Google to End Support For SSLv3, RC4 Protocols in June
Enterprises that are still using Web servers or email servers running the long obsolete SSLv3 or RC4 cryptographic protocols have one month to update to more recent versions if they want to continue to exchange mail with Google's mail servers.
After June 16, 2016, Google will formally disable support for both SSLv3 and RC4 on its Secure Mail Transfer Protocol (SMTP) servers as well as on Gmail Web servers.
As a result, "servers sending messages via SSLv3 and RC4 will no longer be able to exchange mail with Google's SMTP servers," the company announced this week. "Some users using older and insecure mail clients won't be able to send mail."
Google first announced its plans to drop support for the two protocols last September over concerns about the many security vulnerabilities in the technologies.
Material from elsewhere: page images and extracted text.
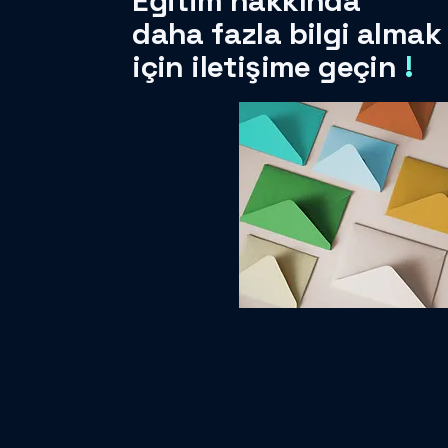
Eğitim hakkında
daha fazla bilgi almak
için iletişime geçin
!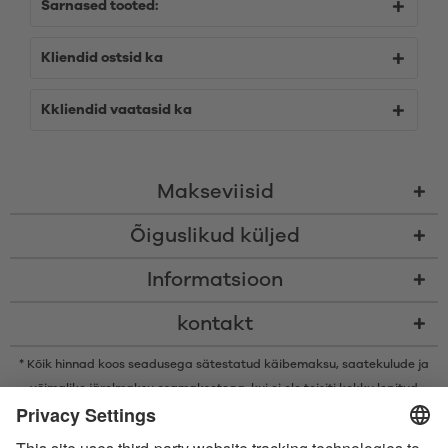
Sarnased tooted:
Kliendid ostsid ka
Kkliendid vaatasid ka
Makseviisid
Õiguslikud küljed
Informatsioon
kontakt
* Kõik hinnad koos seadusega sätestatud käibemaksu,
saatekulude
ja
võimalike järelmaksu osamaksetega, kui ei ole teisiti kokku lepitud
* Bluetooth®-i sõnamärk ja logod on ettevõtte Bluetooth SIG, Inc.
registreeritud kaubamärgid ning Satisfyer GmbH kasutab neid märke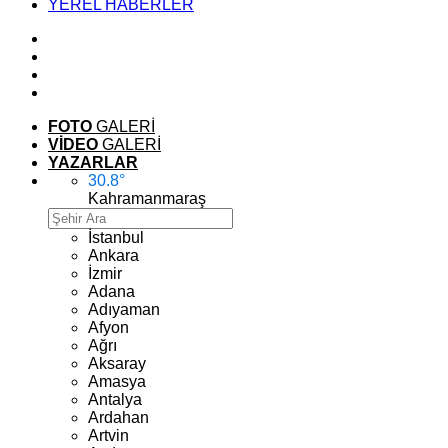
YEREL HABERLER
FOTO
GALERİ
VİDEO
GALERİ
YAZARLAR
30.8
°
Kahramanmaraş
İstanbul
Ankara
İzmir
Adana
Adıyaman
Afyon
Ağrı
Aksaray
Amasya
Antalya
Ardahan
Artvin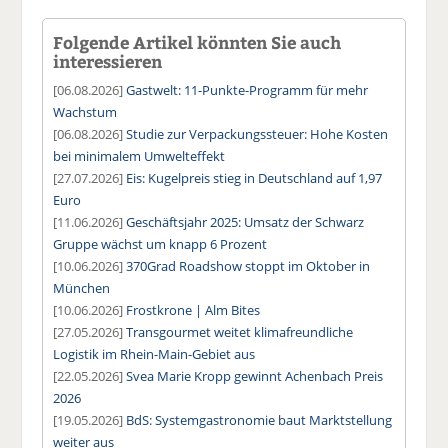
Folgende Artikel könnten Sie auch
interessieren
[06.08.2026]
Gastwelt: 11-Punkte-Programm für mehr
Wachstum
[06.08.2026]
Studie zur Verpackungssteuer: Hohe Kosten
bei minimalem Umwelteffekt
[27.07.2026]
Eis: Kugelpreis stieg in Deutschland auf 1,97
Euro
[11.06.2026]
Geschäftsjahr 2025: Umsatz der Schwarz
Gruppe wächst um knapp 6 Prozent
[10.06.2026]
370Grad Roadshow stoppt im Oktober in
München
[10.06.2026]
Frostkrone | Alm Bites
[27.05.2026]
Transgourmet weitet klimafreundliche
Logistik im Rhein-Main-Gebiet aus
[22.05.2026]
Svea Marie Kropp gewinnt Achenbach Preis
2026
[19.05.2026]
BdS: Systemgastronomie baut Marktstellung
weiter aus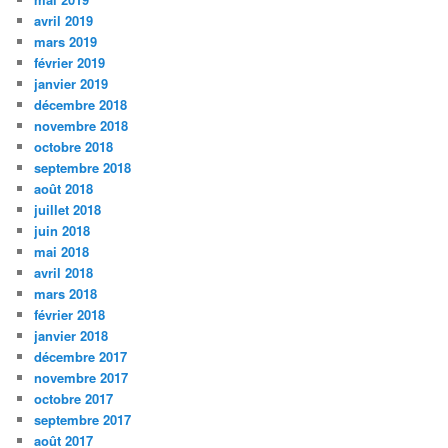
avril 2019
mars 2019
février 2019
janvier 2019
décembre 2018
novembre 2018
octobre 2018
septembre 2018
août 2018
juillet 2018
juin 2018
mai 2018
avril 2018
mars 2018
février 2018
janvier 2018
décembre 2017
novembre 2017
octobre 2017
septembre 2017
août 2017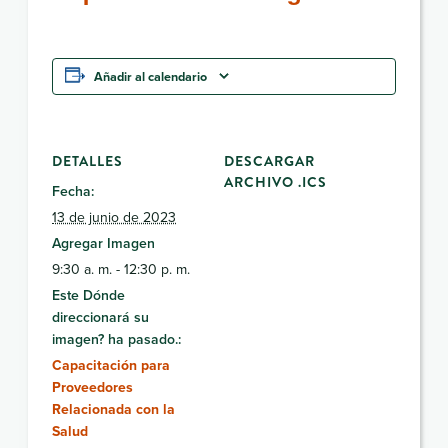
Añadir al calendario
DETALLES
DESCARGAR
ARCHIVO .ICS
Fecha:
13 de junio de 2023
Agregar Imagen
9:30 a. m. - 12:30 p. m.
Este Dónde
direccionará su
imagen? ha pasado.:
Capacitación para
Proveedores
Relacionada con la
Salud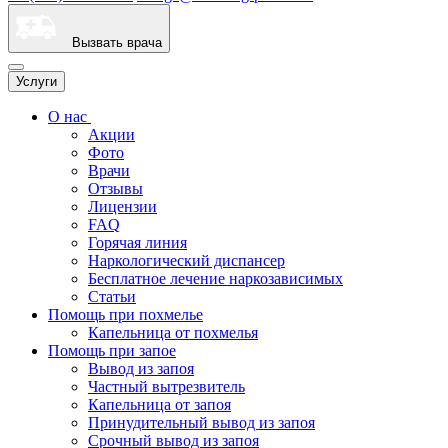
Вызвать врача
Услуги
О нас
Акции
Фото
Врачи
Отзывы
Лицензии
FAQ
Горячая линия
Наркологический диспансер
Бесплатное лечение наркозависимых
Статьи
Помощь при похмелье
Капельница от похмелья
Помощь при запое
Вывод из запоя
Частный вытрезвитель
Капельница от запоя
Принудительный вывод из запоя
Срочный вывод из запоя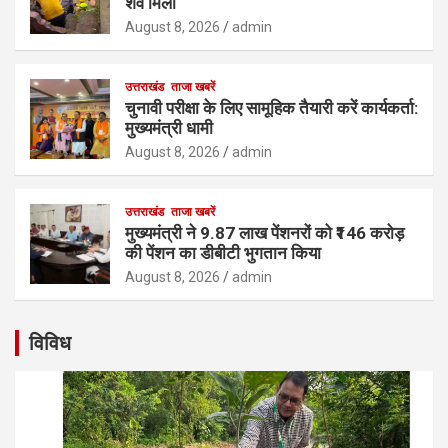
शव मिला
August 8, 2026
admin
उत्तराखंड
ताजा खबरें
चुनावी परीक्षा के लिए सामूहिक तैयारी करें कार्यकर्ता:
मुख्यमंत्री धामी
August 8, 2026
admin
उत्तराखंड
ताजा खबरें
मुख्यमंत्री ने 9.87 लाख पेंशनरों को ₹146 करोड़
की पेंशन का डीबीटी भुगतान किया
August 8, 2026
admin
विविध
At the time, the company had noted that it would disable support for SSLv3 and RC4 on its front-end servers as well as on Chrome, Android, SMTP systems and all other systems.
Cipher protocols have been obsolete for a long time and have too many vulnerabilities, according to Google.
In announcing its decision last year to phase out support for the two protocols, Google had pointed to how SSLv3, though still relatively widely implemented in systems, had become obsolete some 16 years ago. The protocol has so many problems that even the Internet Engineering Task Force (IETF) had declared it unsafe for use, Google said at the time. Though the protocol is rarely used these days, many Websites still implement it for backward-compatibility reasons. The same problems were also true of RC4, which has increasingly become the target of malicious attacks, the company had noted.